= Required action =
Write each entry out again verbatim, pictures excluded.

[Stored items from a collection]

━━━━━━━━

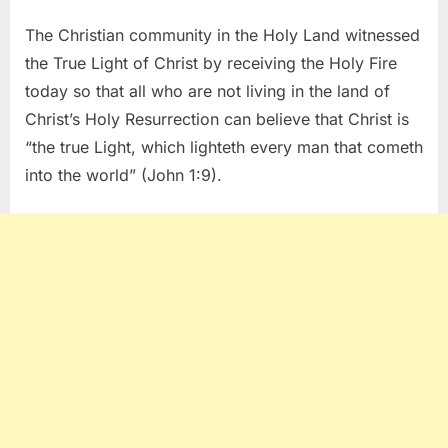
The Christian community in the Holy Land witnessed
the True Light of Christ by receiving the Holy Fire
today so that all who are not living in the land of
Christ’s Holy Resurrection can believe that Christ is
“the true Light, which lighteth every man that cometh
into the world” (John 1:9).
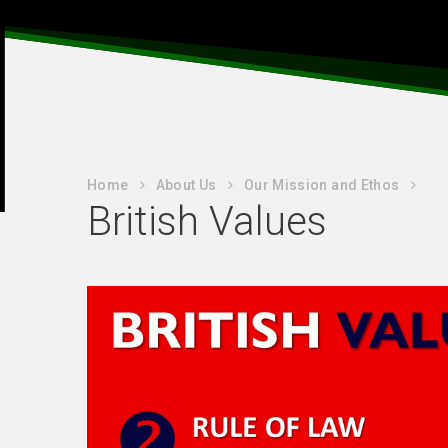
Home
About Us
Our Mission and Ethos
British Values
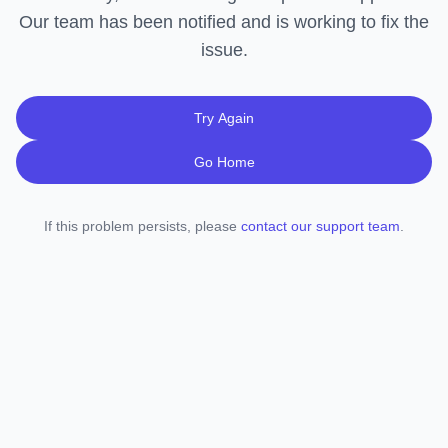
Our team has been notified and is working to fix the
issue.
Try Again
Go Home
If this problem persists, please
contact our support team
.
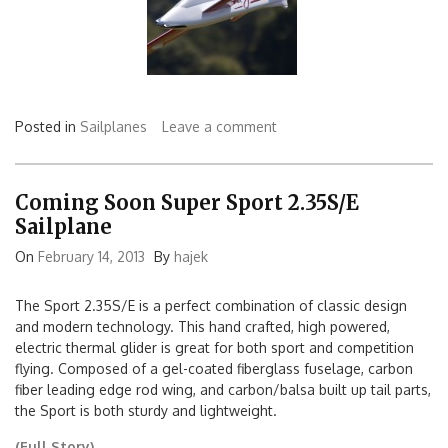
Posted in
Sailplanes
Leave a comment
Coming Soon Super Sport 2.35S/E
Sailplane
On
February 14, 2013
By
hajek
The Sport 2.35S/E is a perfect combination of classic design
and modern technology. This hand crafted, high powered,
electric thermal glider is great for both sport and competition
flying. Composed of a gel-coated fiberglass fuselage, carbon
fiber leading edge rod wing, and carbon/balsa built up tail parts,
the Sport is both sturdy and lightweight.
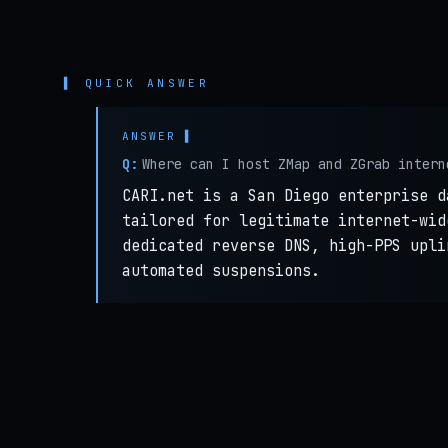
▌ QUICK ANSWER
Q:
Where can I host ZMap and ZGrab intern
CARI.net is a San Diego enterprise d
tailored for legitimate internet-wid
dedicated reverse DNS, high-PPS upli
automated suspensions.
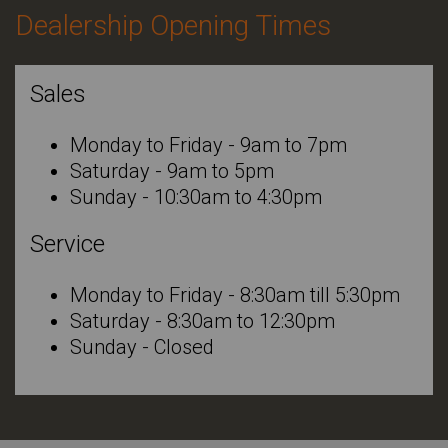
Dealership Opening Times
Sales
Monday to Friday - 9am to 7pm
Saturday - 9am to 5pm
Sunday - 10:30am to 4:30pm
Service
Monday to Friday - 8:30am till 5:30pm
Saturday - 8:30am to 12:30pm
Sunday - Closed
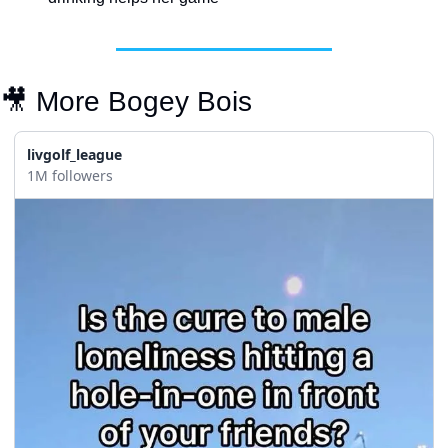
🎥
 More Bogey Bois
livgolf_league
1M followers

━━━━━━━━

= Exercise result =
The Christian community in the Holy Land witnessed
the True Light of Christ by receiving the Holy Fire
today so that all who are not living in the land of
Christ’s Holy Resurrection can believe that Christ is
“the true Light, which lighteth every man that cometh
into the world” (John 1:9).
Home
About Us
Our Mission and Ethos
British Values
Our team has been notified and is working to fix the
issue.
Try Again
Go Home
If this problem persists, please
contact our support team
.
Posted in
Sailplanes
Leave a comment
Coming Soon Super Sport 2.35S/E
Sailplane
On
February 14, 2013
By
hajek
The Sport 2.35S/E is a perfect combination of classic design
and modern technology. This hand crafted, high powered,
electric thermal glider is great for both sport and competition
flying. Composed of a gel-coated fiberglass fuselage, carbon
fiber leading edge rod wing, and carbon/balsa built up tail parts,
the Sport is both sturdy and lightweight.
▌ QUICK ANSWER
Q:
Where can I host ZMap and ZGrab intern
CARI.net is a San Diego enterprise d
tailored for legitimate internet-wid
dedicated reverse DNS, high-PPS upli
automated suspensions.
Dealership Opening Times
Sales
Monday to Friday - 9am to 7pm
Saturday - 9am to 5pm
Sunday - 10:30am to 4:30pm
Service
Monday to Friday - 8:30am till 5:30pm
Saturday - 8:30am to 12:30pm
Sunday - Closed
🎥
 More Bogey Bois
livgolf_league
1M followers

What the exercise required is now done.